◆ What this task involves
Lines containing the word "Online" are the ones to copy from the records below.
** Information shown follows **
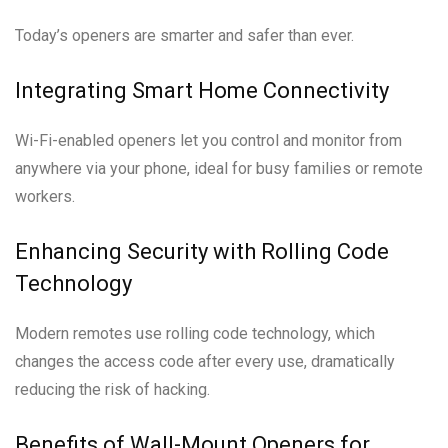
Today’s openers are smarter and safer than ever.
Integrating Smart Home Connectivity
Wi-Fi-enabled openers let you control and monitor from
anywhere via your phone, ideal for busy families or remote
workers.
Enhancing Security with Rolling Code
Technology
Modern remotes use rolling code technology, which
changes the access code after every use, dramatically
reducing the risk of hacking.
Benefits of Wall-Mount Openers for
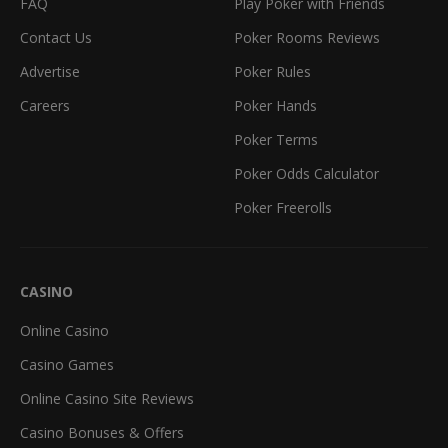
FAQ
Play Poker with Friends
Contact Us
Poker Rooms Reviews
Advertise
Poker Rules
Careers
Poker Hands
Poker Terms
Poker Odds Calculator
Poker Freerolls
CASINO
Online Casino
Casino Games
Online Casino Site Reviews
Casino Bonuses & Offers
** End of Information shown **
◆ Solution below
Online Casino
Online Casino Site Reviews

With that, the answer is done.